The coronavirus pandemic was devastating to the city, as stores were closed, people lost jobs and entertainers and artists lost their dreams and the city went to sleep. Now that the city is reopening, it’s time for the recovery.
However, Adams knows the inequalities in education, housing, and the city’s economy were problems before the pandemic and he wants to make sure they’re never problems again.
“I heard one candidate say they want to bring the happiness back to New York City and that is a clear example of them not knowing the city because there is a substantial number of New Yorkers who were never happy,” Adams said. “COVID may have amplified what they were going through but pre-COVID 65 percent were not reading-proficient in the Department of Education, homelessness is a problem, public housing is hurting and gun violence is prevalent.”
Adams has a lot of changes in mind when it comes to how the city serves its residents and it starts with the basic services residents need. The internet has moved signing up for SNAP benefits, starting and registering a small business and applying for public housing to digital applications.
However, these are still slow, time-consuming processes that require a significant amount of information and patience and knowing the right people. The city’s digital divide adds yet another degree of difficulty to these operations for low-income and immigrant residents.
Adams wants to simplify these processes with his My City card. Instead of filling out online applications and hoping your information is correct, the My City card will make it easier to sign up and receive benefits, city services and apply for licenses and certificates.
“The My City card is one of my most important initiatives, although the city has information on all of the city’s residents, we compel citizens to go from A to Z to get the benefits they are afforded,” Adams said. “My City card will allow residents to have all their information in one year and the city will automatically sign residents up for benefits, for WIC, SNAP and public housing. You shouldn’t have to wait for the government to deal with that when we have your information already.”
Adams’ economic plan also includes a citywide job placement and training program, green energy initiatives, summer youth employment programs and tax-free Tuesdays.
The former officer has a bevy of endorsements including Friends of Chinese Americans, Grand Council of Guardians, Italian American Political Action Committee, the Jewish Press, and the New York Daily News (No. 2 in ranked-choice voting).
Additional plans for New York City include a quality education for all city children, affordable housing and revolutionizing NYCHA.
When the Marist College alum isn’t campaigning, he loves riding his bike around the city and is also a plant-based eater who enjoys cooking.
“I enjoy riding around the city because it’s a different vision when you’re riding,” Adams said.
Adams believes its high time big cities stop being reactionary to their problems and begin preventing them before they start, and he wants to be the guy to do it. Some of the public figures who are endorsing Adams include Reps. Adriano Espaillat and Thomas Suozzi; Bronx Borough President Ruben Diaz Jr. and Queens Borough President Donovan Richards.

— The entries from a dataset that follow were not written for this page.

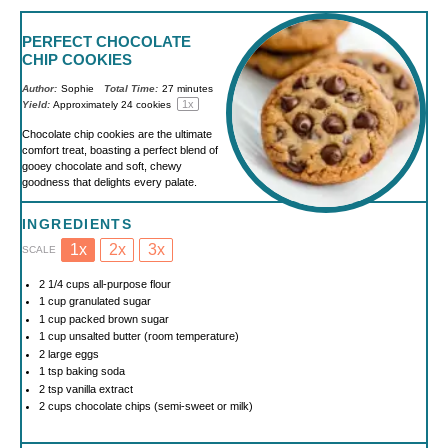
PERFECT CHOCOLATE
CHIP COOKIES
Author:
Sophie
Total Time:
27 minutes
1
x
Yield:
Approximately
24
cookies
Chocolate chip cookies are the ultimate
comfort treat, boasting a perfect blend of
gooey chocolate and soft, chewy
goodness that delights every palate.
INGREDIENTS
1x
2x
3x
SCALE
2 1/4 cups
all-purpose flour
1 cup
granulated sugar
1 cup
packed brown sugar
1 cup
unsalted butter (room temperature)
2
large eggs
1 tsp
baking soda
2 tsp
vanilla extract
2 cups
chocolate chips (semi-sweet or milk)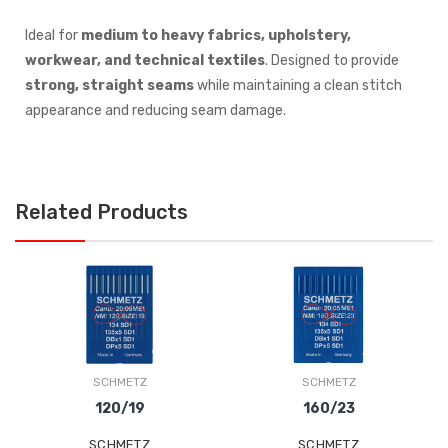
Ideal for
medium to heavy fabrics, upholstery,
workwear, and technical textiles
. Designed to provide
strong, straight seams
while maintaining a clean stitch
appearance and reducing seam damage.
Related Products
SCHMETZ
SCHMETZ
120/19
160/23
SCHMETZ
SCHMETZ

“All we do in big cities across America — Chicago, Atlanta, Detroit — is hang out downstream in the river and pull people out of the river and they’re mostly Black, brown and immigrants,” Adams said. “It’s actually cheaper to stop them from falling in. It’s cheaper to educate someone, deal with mental health and feed our children healthy food instead of pulling them out of the river downstream, when they’re arrested or homeless or have diabetes.
“It’s just that there’s no incentive to do it because the people who are being pulled out of the river are Black brown and immigrants and the people who make money from that aren’t Black, brown or immigrants. So it’s time to take our cities upstream and prevent these issues.”